I have created an entity class that has a column which uses Attribute Converter of JPA:
#Convert(converter = StringListConverter.class)
private List<String> functionSpecificationLabel;
The converter class is :
#Converter
public class StringListConverter implements AttributeConverter<List<String>, String> {
#Override
public String convertToDatabaseColumn(List<String> list) {
return String.join(",", list);
}
#Override
public List<String> convertToEntityAttribute(String joined) {
return new ArrayList<>(Arrays.asList(joined.split(",")));
}
}
The expected values of the column in the Tables are like
functionSpecificationLabel
multiVLANSupport,telepresence,csaid
Now I need to return the rows that have multiVLANSupport,telepresence,csaid as value in functionSpecificationLabel column.

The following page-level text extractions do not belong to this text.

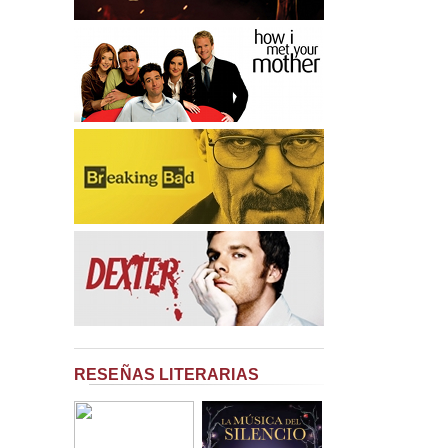
RESEÑAS LITERARIAS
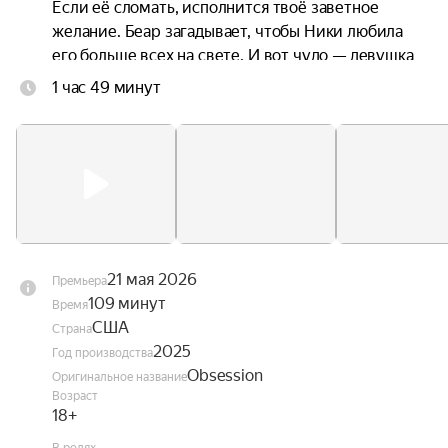
Если её сломать, исполнится твоё заветное 
желание. Беар загадывает, чтобы Ники любила 
его больше всех на свете. И вот чудо — девушка 
и правда в него влюбляется. Однако его счастью 
1 час 49 минут
быстро приходит конец — Ники буквально им 
одержима, а её знаки внимания становятся всё 
более пугающими. Оказывается, желание парня 
исполнилось, но совсем не так, как он мечтал.
21 мая 2026
Премьера
109 минут
Время
США
Страна
2025
Год производства
Obsession
Оригинальное название
Возраст
18+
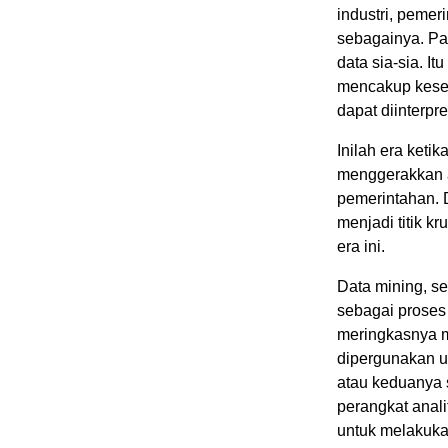
industri, pemeri
sebagainya. Pad
data sia-sia. I
mencakup keselu
dapat diinterpr
Inilah era keti
menggerakkan 
pemerintahan. 
menjadi titik k
era ini.
Data mining, se
sebagai proses 
meringkasnya m
dipergunakan u
atau keduanya 
perangkat anal
untuk melakuka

My Query in the repository for the same is :
#Query("Select pd from ProductDetailsEntity pd where pd.functionSpecificationLabel in (:labels)")
Optional<ProductDetailsEntity> findByFunctionSpecificationLabel(#Param("labels") final List<String> labels);
Now I face the issue as :
Parameter value [multiVLANSupport] did not match expected type [java.util.List (n/a)]

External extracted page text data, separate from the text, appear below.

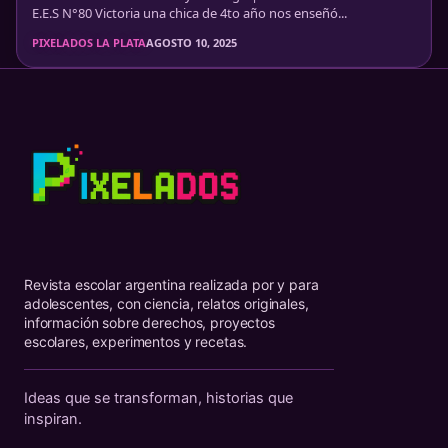
E.E.S N°80 Victoria una chica de 4to año nos enseñó...
PIXELADOS LA PLATA
AGOSTO 10, 2025
Revista escolar argentina realizada por y para
adolescentes, con ciencia, relatos originales,
información sobre derechos, proyectos
escolares, experimentos y recetas.
Ideas que se transforman, historias que
inspiran.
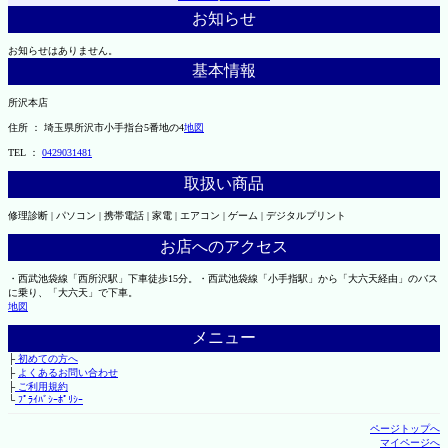
お知らせ
お知らせはありません。
基本情報
所沢本店
住所 ： 埼玉県所沢市小手指台5番地の4
地図
TEL ：
0429031481
取扱い商品
修理診断 | パソコン | 携帯電話 | 家電 | エアコン | ゲーム | デジタルプリント
お店へのアクセス
・西武池袋線「西所沢駅」下車徒歩15分。・西武池袋線「小手指駅」から「大六天経由」のバス
に乗り、「大六天」で下車。
地図
メニュー
├
初めての方へ
├
よくあるお問い合わせ
├
ご利用規約
└
ﾌﾟﾗｲﾊﾞｼｰﾎﾟﾘｼｰ
ページトップへ
マイページへ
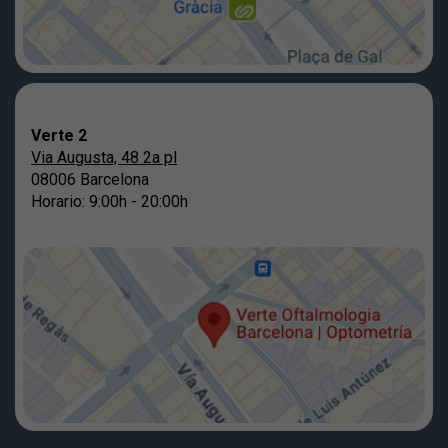
Verte 2
Via Augusta, 48 2a pl
08006 Barcelona
Horario: 9:00h - 20:00h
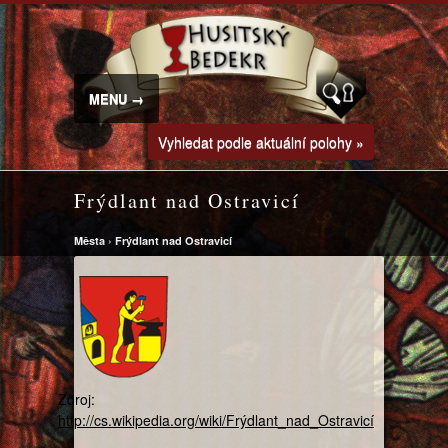
MENU →
Vyhledat podle aktuální polohy »
Frýdlant nad Ostravicí
Města
›
Frýdlant nad Ostravicí
Zdroj:
http://cs.wikipedia.org/wiki/Frýdlant_nad_Ostravicí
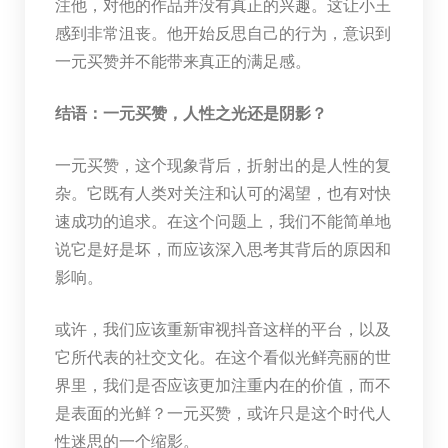
注他，对他的作品并没有真正的兴趣。这让小王
感到非常沮丧。他开始反思自己的行为，意识到
一元买赞并不能带来真正的满足感。
结语：一元买赞，人性之光还是阴影？
一元买赞，这个现象背后，折射出的是人性的复
杂。它既有人类对关注和认可的渴望，也有对快
速成功的追求。在这个问题上，我们不能简单地
说它是好是坏，而应该深入思考其背后的原因和
影响。
或许，我们应该重新审视抖音这样的平台，以及
它所代表的社交文化。在这个看似光鲜亮丽的世
界里，我们是否应该更加注重内在的价值，而不
是表面的光鲜？一元买赞，或许只是这个时代人
性迷思的一个缩影。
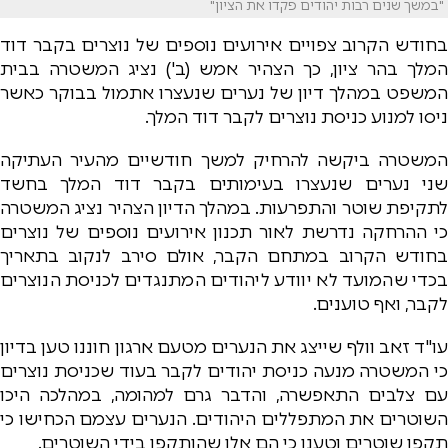
"במשך שנים רבות יהודים פקדו את הציון"
בחודש הקרוב צפויים אירועים נוספים של נוצרים בקבר דוד
המלך בהר ציון, כך הצהיר אמש (ב') נציג המשטרה בבית
המשפט במהלך דיון של נערים שנעצרו אתמול בבוקר כאשר
ניסו למנוע כניסת נוצרים לקבר דוד המלך.
המשטרה ביקשה להרחיק למשך חודשיים מהעיר העתיקה
שני נערים שנעצרו בעימותים בקבר דוד המלך בחשד
לתקיפת שוטר והתפרעות. במהלך הדיון הצהיר נציג המשטרה
כי ההרחקה נדרשת לאור תכנון אירועים נוספים של נוצרים
בחודש הקרוב במתחם הקבר, אולם סירב לנקוב בתאריך
בכדי שהמועד לא יוודע ליהודים המתנגדים לכניסת הנוצרים
לקבר, ואף טוענים.
עו"ד זאב וולף שייצג את הנערים מטעם ארגון חוננו טען בדיון
כי המשטרה מנעה כניסת יהודים לקבר בעוד שכניסת נוצרים
עם צלבים התאפשרה, והדבר גרם למהומה, במהלכה היכו
השוטרים את המתפללים היהודים. הנערים עצמם הכחישו כי
תקפו שוטרים וטענו כי הם אלו שהותקפו בידי השוטרים.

I am not exactly sure if this is even possible, here is how i have implemented to store list of values in an entity class using #ElementCollection You can read more about it here https://thorben-janssen.com/hibernate-tips-query-elementcollection/
A good discussion can be found here How to persist a property of type List<String> in JPA?. My suggestion is to avoid storing any values in db based on a delimiter.

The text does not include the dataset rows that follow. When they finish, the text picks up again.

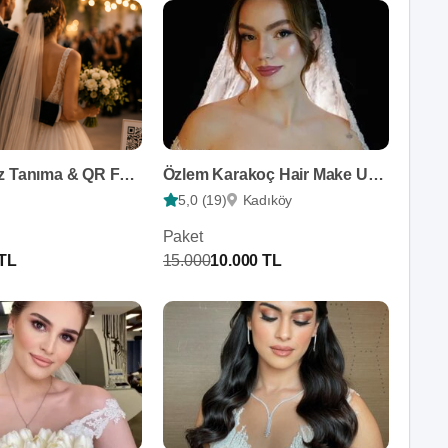
Photivu Yüz Tanıma & QR Fotoğraf İletimi
Özlem Karakoç Hair Make Up Artist
5,0 (19)
Kadıköy
Paket
 TL
15.000
10.000 TL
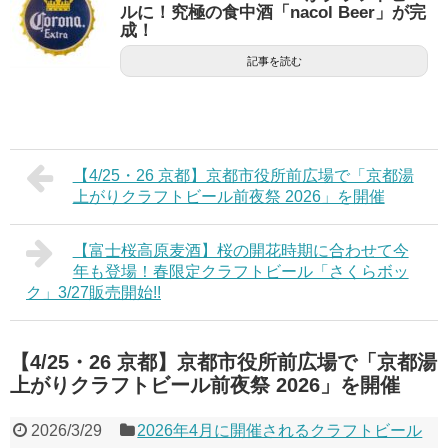
ルに！究極の食中酒「nacol Beer」が完
成！
記事を読む
【4/25・26 京都】京都市役所前広場で「京都湯
上がりクラフトビール前夜祭 2026」を開催
【富士桜高原麦酒】桜の開花時期に合わせて今
年も登場！春限定クラフトビール「さくらボッ
ク」3/27販売開始!!
【4/25・26 京都】京都市役所前広場で「京都湯
上がりクラフトビール前夜祭 2026」を開催
2026/3/29
2026年4月に開催されるクラフトビール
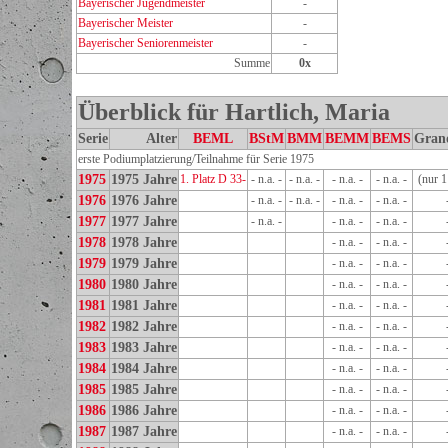
Bayerischer Jugendmeister
-
Bayerischer Meister
-
Bayerischer Seniorenmeister
-
Summe
0x
Überblick für Hartlich, Maria
Serie
Alter
BEML
BStM
BMM
BEMM
BEMS
Gran
erste Podiumplatzierung/Teilnahme für Serie 1975
1975
1975 Jahre
1. Platz D 33-
- n.a. -
- n.a. -
- n.a. -
- n.a. -
(nur 1
1976
1976 Jahre
- n.a. -
- n.a. -
- n.a. -
- n.a. -
1977
1977 Jahre
- n.a. -
- n.a. -
- n.a. -
1978
1978 Jahre
- n.a. -
- n.a. -
1979
1979 Jahre
- n.a. -
- n.a. -
1980
1980 Jahre
- n.a. -
- n.a. -
1981
1981 Jahre
- n.a. -
- n.a. -
1982
1982 Jahre
- n.a. -
- n.a. -
1983
1983 Jahre
- n.a. -
- n.a. -
1984
1984 Jahre
- n.a. -
- n.a. -
1985
1985 Jahre
- n.a. -
- n.a. -
1986
1986 Jahre
- n.a. -
- n.a. -
1987
1987 Jahre
- n.a. -
- n.a. -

Ideally, when storing such labels it is better to map them using OneToMany relationship. Also note that this will create an additional table in this case animal_labels.
Answer 1
Repository
#Repository
public interface AnimalRepository extends JpaRepository<Animal, UUID> {
List<Animal> findDistinctAnimalsByLabelsIsIn(List<String> cute);
}
Entity class
#Entity
#Table(name = "animal")
public class Animal {
#Id
#GeneratedValue
#Type(type = "uuid-char")
private UUID id;
private String name;
#ElementCollection(targetClass = String.class)
private List<String> labels;
public Animal() {
}
public Animal(String name, List<String> labels) {
this.name = name;
this.labels = labels;
}
public UUID getId() {
return id;
}
public String getName() {
return name;
}
public void setName(String name) {
this.name = name;
}
public List<String> getLabels() {
return labels;
}
public void setLabels(List<String> labels) {
this.labels = labels;
}
}
Test:
#ExtendWith(SpringExtension.class)
#Transactional
#SpringBootTest(classes = TestApplication.class)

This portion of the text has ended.